Practicing mental mindfulness is one of the easiest ways of being mindful. The goal of this form is to simply bring you to your most aware state. Needless to say, the way one can practice mental mindfulness is by meditating. If you’ve never meditated before it is never too late to try it out. First-timers can do things like sitting alone in a quiet place, focus on your in & out breaths, follow a guided meditation video (YouTube has plenty!), or even closing your eyes and using imagery to relax your mind. It can take a few attempts to quiet your thoughts and feel at peace but it’s worth the time it takes.


Physical Mindfulness

Practicing physical mindfulness requires some motivation. The goal of this form is to relax the body into feeling loose, comfortable, and aware of itself. It can also aid the mind into a deep relaxation. Yoga and tai chi are two very good ways in which one can create mindfulness physically. Both of these disciplines allow energy to flow in the body, just as exercise does, but without a hurried pace.

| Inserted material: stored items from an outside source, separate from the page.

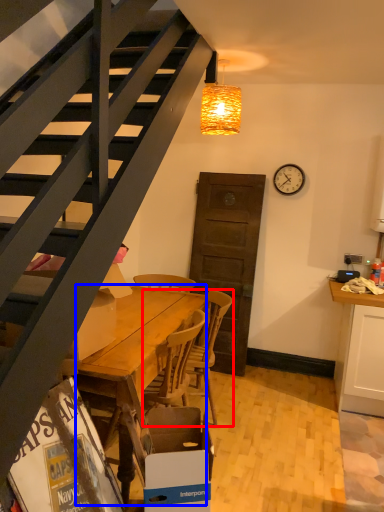 Question: Among these objects, which one is nearest to the camera, chair (highlighted by a red box) or desk (highlighted by a blue box)?

Choices:
 (A) chair
 (B) desk

Answer: (B) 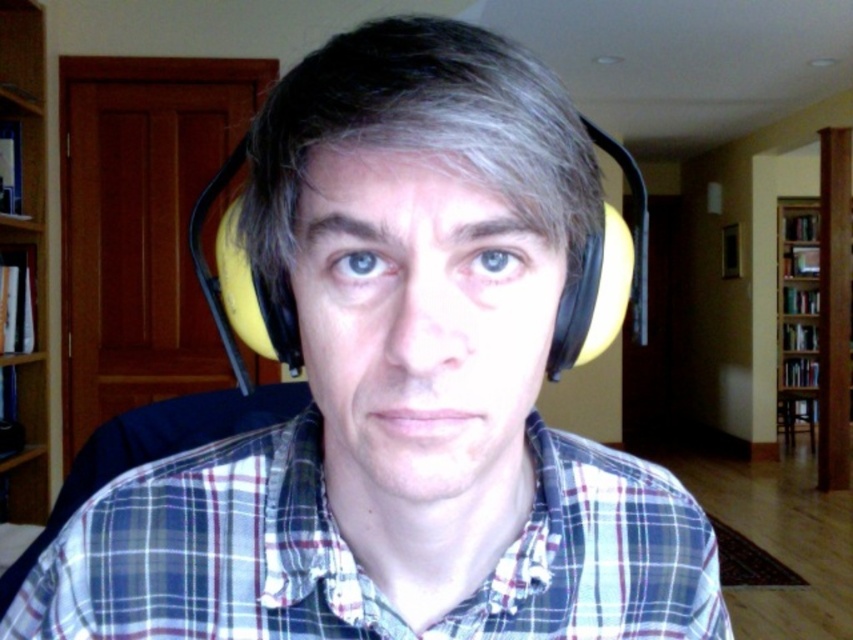 You are a delivery person trying to deliver a package to the person wearing the yellow foam ear protection at center. The package is 3 meters long. Can you carry the package through the hallway behind the light brown wood bookshelf at left to reach them without dropping it?

The distance between the yellow foam ear protection at center and the light brown wood bookshelf at left is 2.42 meters. Since the package is 3 meters long, which is longer than the available space, you cannot carry the package through the hallway without dropping it.

You are designing a storage box to hold both the plaid cotton shirt at center and the yellow foam ear protection at center. Which item requires a wider compartment?

The plaid cotton shirt at center requires a wider compartment because its width surpasses that of the yellow foam ear protection at center.

You are organizing books in a home office and need to place a large dictionary. The dictionary is too thick to fit on the thinner shelf. Which bookshelf should you choose between the light brown wood bookshelf at left and the wooden bookshelf at right?

The wooden bookshelf at right is thicker than the light brown wood bookshelf at left, so you should choose the wooden bookshelf at right to place the large dictionary. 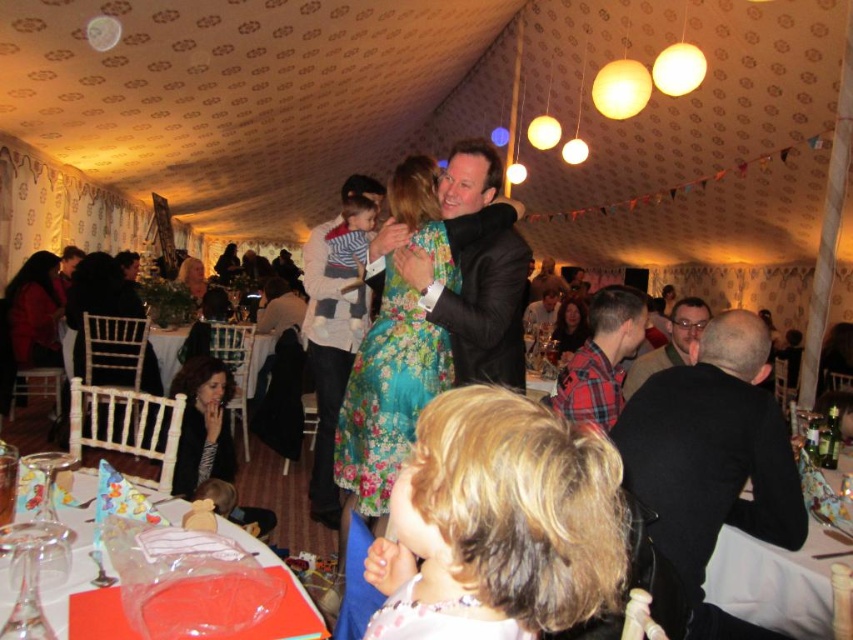 Question: Which object appears farthest from the camera in this image?

Choices:
 (A) floral dress at center
 (B) dark brown leather jacket at lower left

Answer: (A)

Question: Does floral fabric dress at center have a smaller size compared to transparent plastic bag at lower center?

Choices:
 (A) no
 (B) yes

Answer: (A)

Question: Does black textured jacket at lower left have a smaller size compared to matte black suit at lower left?

Choices:
 (A) yes
 (B) no

Answer: (B)

Question: Which point is farther to the camera?

Choices:
 (A) (74, 314)
 (B) (674, 337)
 (C) (419, 349)
 (D) (395, 573)

Answer: (A)

Question: Which object appears farthest from the camera in this image?

Choices:
 (A) blonde hair at center
 (B) floral fabric dress at center

Answer: (B)

Question: Does floral fabric dress at center appear on the left side of striped fabric shirt at center?

Choices:
 (A) no
 (B) yes

Answer: (A) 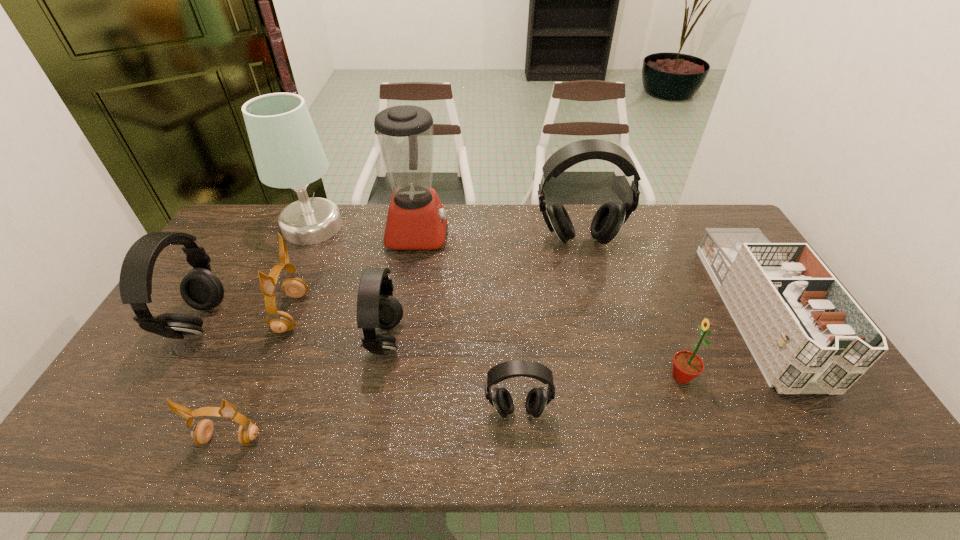 Locate an element on the screen. The height and width of the screenshot is (540, 960). blender is located at coordinates (416, 220).

Locate an element on the screen. lampshade is located at coordinates (287, 151).

The height and width of the screenshot is (540, 960). Identify the location of the rightmost earphone. (608, 220).

Identify the location of the third tallest object. This screenshot has width=960, height=540. (608, 220).

Where is `the leftmost black earphone`? the leftmost black earphone is located at coordinates (201, 289).

At what (x,y) coordinates should I click in order to perform the action: click on the leftmost earphone. Please return your answer as a coordinate pair (x, y). Looking at the image, I should click on (201, 289).

I want to click on the bigger brown earphone, so click(279, 321).

Where is `the third biggest black earphone`? the third biggest black earphone is located at coordinates (376, 307).

Locate an element on the screen. The height and width of the screenshot is (540, 960). the third earphone from right to left is located at coordinates (376, 307).

At what (x,y) coordinates should I click in order to perform the action: click on green sunflower. Please return your answer as a coordinate pair (x, y). This screenshot has width=960, height=540. Looking at the image, I should click on (686, 365).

It’s physical but it’s still very much mental.


Biophysical Mindfulness

Practicing biophysical mindfulness is all about one thing — DIET. I’m definitely not telling you what to eat but it is obvious that what you put into your body affects your body. The goal of this form is to create a balance within your physical state and mental state. When you eat well, you feel well. Self-control is required but it can even promise health.


Emotional Mindfulness

Practicing emotional mindfulness is the most difficult of these 4 forms. There are two goals here: to free your mind of emotional clutter/baggage and to create positive thoughts. The simplest way you can be emotionally mindful is by practicing self-care. Being generous/kind to yourself, taking time when you need it, realizing when you need to take a step back from someone or something toxic… are all safe self-care practices. They allow you to accept and analyze your emotions which create mindfulness. Reading a book, taking a long spa-like bath, repeating positive affirmations to yourself… are some more ways you can create a perspective that’s emotionally mindful.

Did you find any of this helpful? Share it with your family & friends to create a mindful bunch.
Namaskar!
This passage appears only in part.